Der Geschichtspark direkt am Weserradweg ist sehr familienfreundlich aufgestellt: „Bei uns darf man beispielsweise Getränke und Proviant fürs Picknick mitbringen. Überall gibt es nette Ecken, wo man sich gemütlich niederlassen kann“. Auch der Hund darf angeleint mit rein. Mit Leih-Bollerwagen transportieren Besucher die Jüngsten und Sack und Pack bequem durchs weitläufige grüne Gelände. Immerhin ist der Park drei Hektar groß, bietet also sehr viel Bewegungsfreiheit.
„Unser Spielplatz hat Bereiche für alle Altersgruppen und auch nicht unwichtig: Das WC ist gleich nebenan“, erläutert Madita Alberding. Der Archäologiepark bietet also jede Menge Möglichkeiten zum Austoben und auch sonst gibt es dort viel zu entdecken. Im großen Sandkasten warten Nachbildungen von echten Funden auf kleine Archäologen. Im Imkergarten kann man an einem Schaukasten jederzeit einen Blick ins Bienenvolk werfen, im Naturgarten Frösche suchen und unter der Agri-PV-Anlage ein paar Beeren probieren.

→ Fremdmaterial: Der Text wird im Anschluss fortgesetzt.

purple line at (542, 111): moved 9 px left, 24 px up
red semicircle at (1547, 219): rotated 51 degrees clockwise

Mit Leihtablets oder dem eigenen Smartphone können großen und kleine Besucher mit dem parkeigenen W-LAN die virtuelle Mittelalterstadt entdecken – zum Beispiel ins Haus des berühmten Chirurgen spazieren oder die Kirche der untergegangenen Stadt Corvey von innen anschauen. Auf der alten Handelsstraße Hellweg kommt den Gästen mit Augmented Reality ein Pferdefuhrwerk entgegen. Und an den Holzkuben begegnet man in Hörspielen Bewohnern der fast vergessenen Stadt, die 1265 mit Hilfe der Höxteraner zerstört und niedergebrannt wurde. „Eine spannende Geschichte, und genauso spannend sind die Einblicke in die Arbeit der Archäologen in unserem Rundgang“, ergänzt Madita Alberding. Auch die Natur im Weserbogen wird beim Spaziergang über den langen Holzsteg erläutert.

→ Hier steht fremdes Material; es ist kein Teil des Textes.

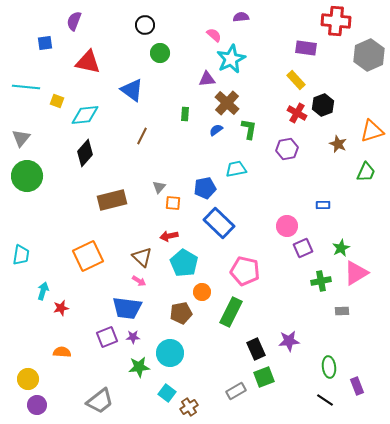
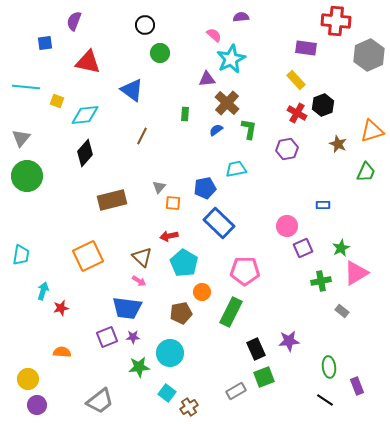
pink pentagon at (245, 271): rotated 12 degrees counterclockwise
gray rectangle at (342, 311): rotated 40 degrees clockwise
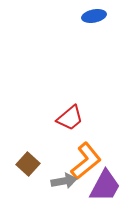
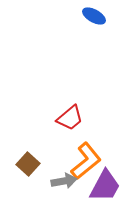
blue ellipse: rotated 40 degrees clockwise
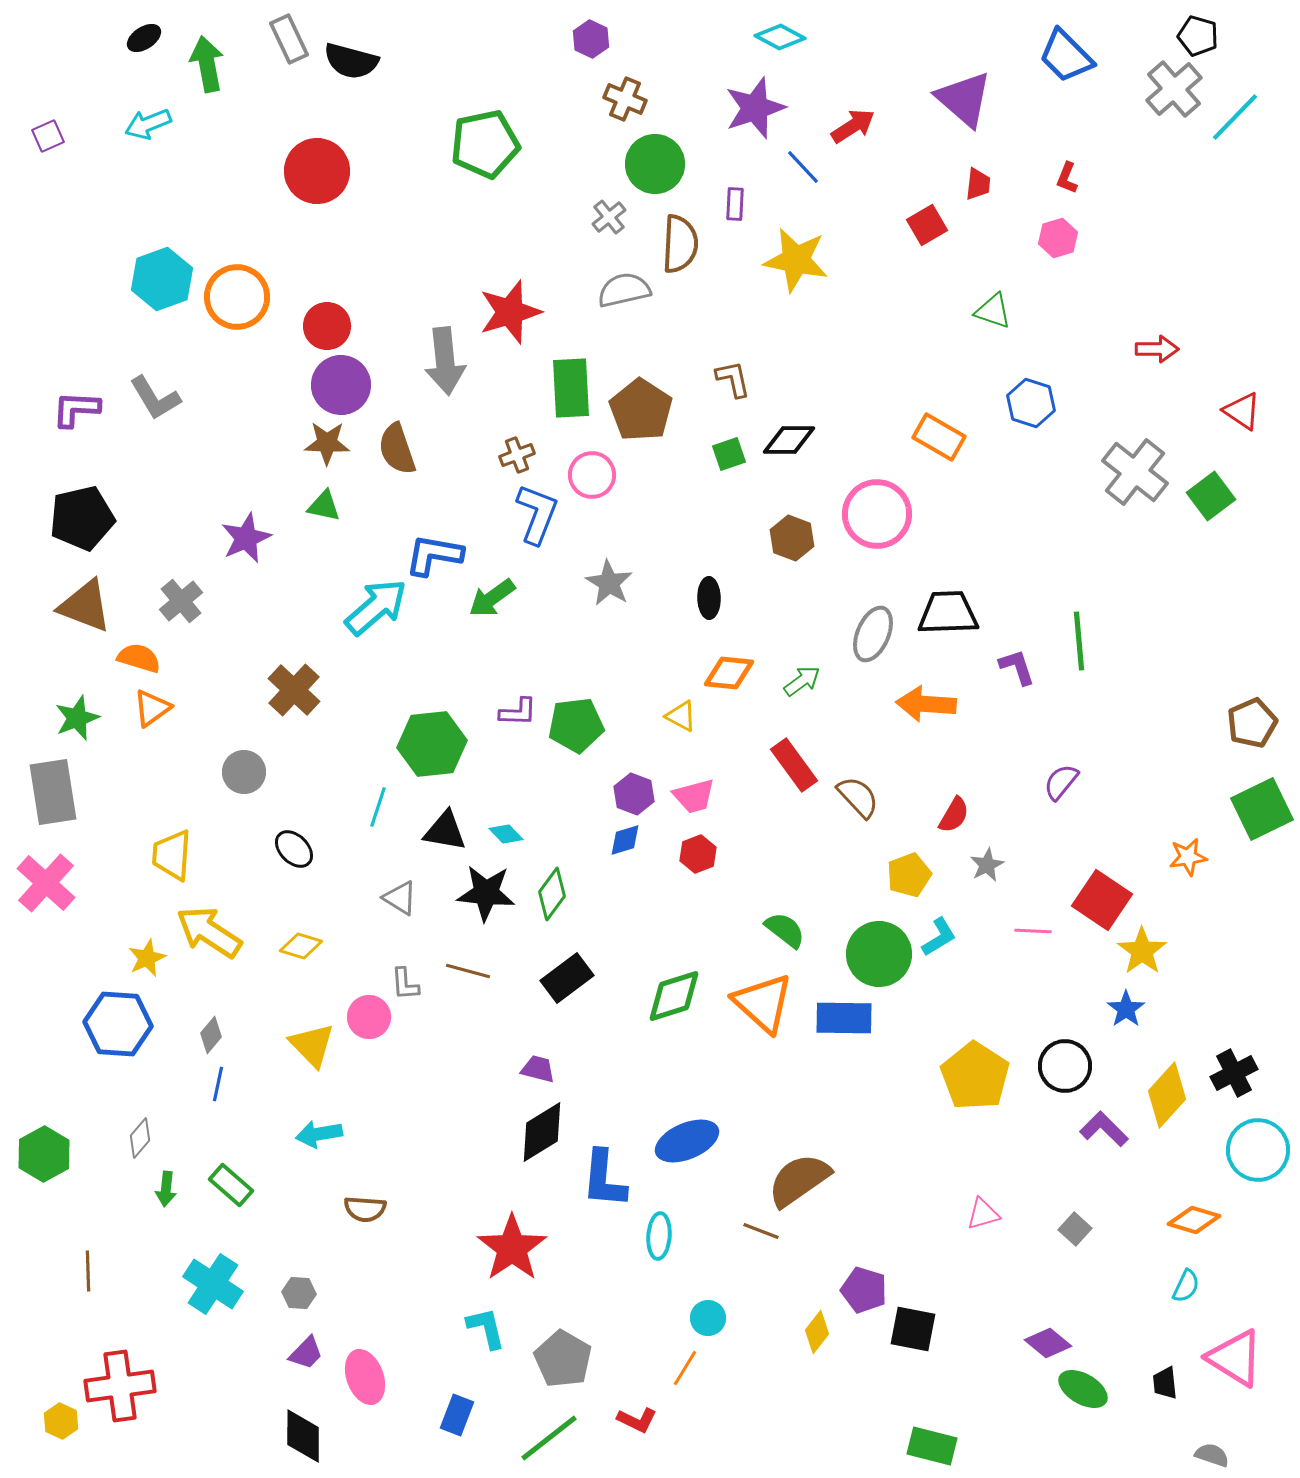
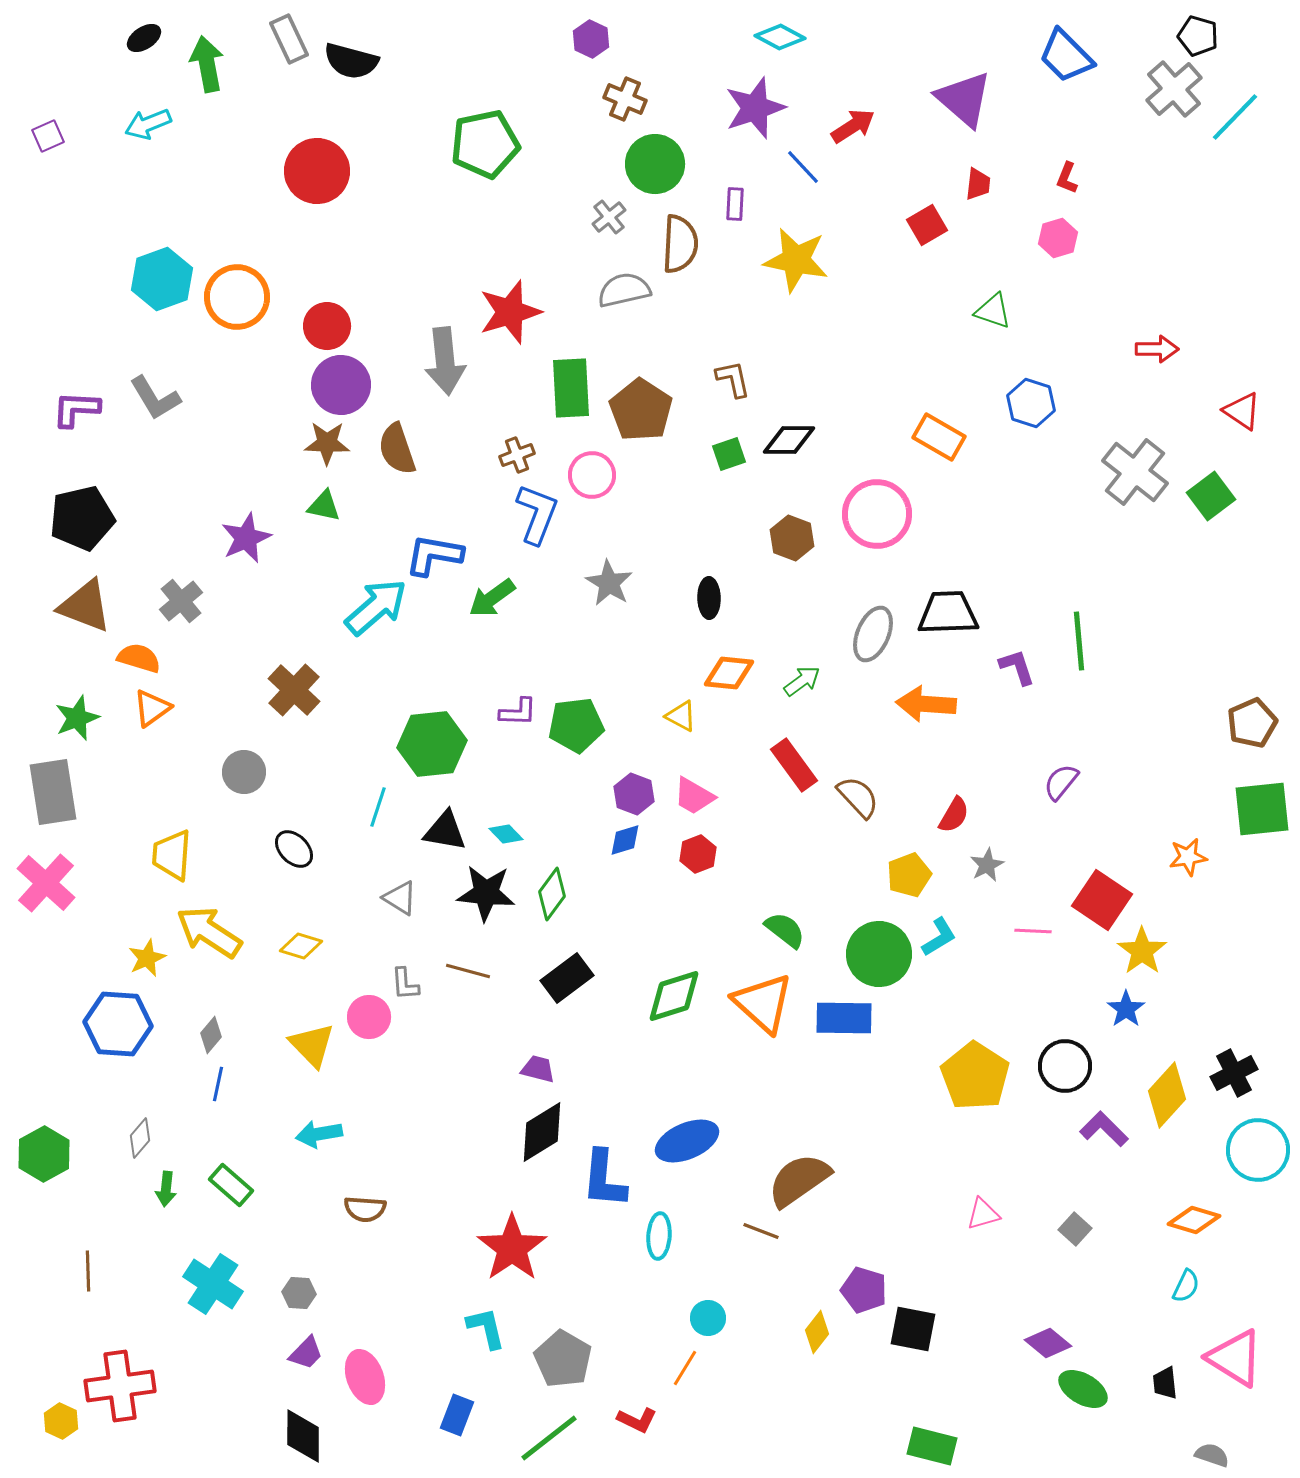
pink trapezoid at (694, 796): rotated 45 degrees clockwise
green square at (1262, 809): rotated 20 degrees clockwise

Geöffnet ist der grüne Park täglich von 10 bis 18 Uhr. Im Archäologiepark Höxter ist nur EC-Zahlung möglich Der Eingang befindet sich am Bahnübergang Corvey gleich an der gelben XXL-Bank, auf der man zum Abschied noch ein Erinnerungsfoto machen kann. Kostenlose Parkplätze gibt es entlang der Straße „Am Hafen“ (nähe Café Stellwerk und Wasserschifffahrtsamt). Auch Fahrradbügel sind vorhanden. Die Bimmelbahn pendelt noch bis Ende August zwischen Höxter und Corvey.
Wer noch nicht genügend ausgepowered ist, kann anschließend noch auf der Mega-Schaukel am Weserufer in den Himmel fliegen, auf der Seilbahn am Fluss entlang rutschen oder die Riesen-Kugelbahn an der Promenade ausprobieren. „Höxter hat seit der Landesgartenschau 2023 sehr viele schöne Spielbereiche zu bieten, auch am Wall gibt es noch zwei weitere tolle Spielplätze“, so der Tipp der Gartenpark-Chefin. Problemlos könne man in der Kreisstadt mit den Kindern einen ganzen Ferientag verbringen und dabei vielleicht mal bei den Alltagsmenschen vorbeischauen.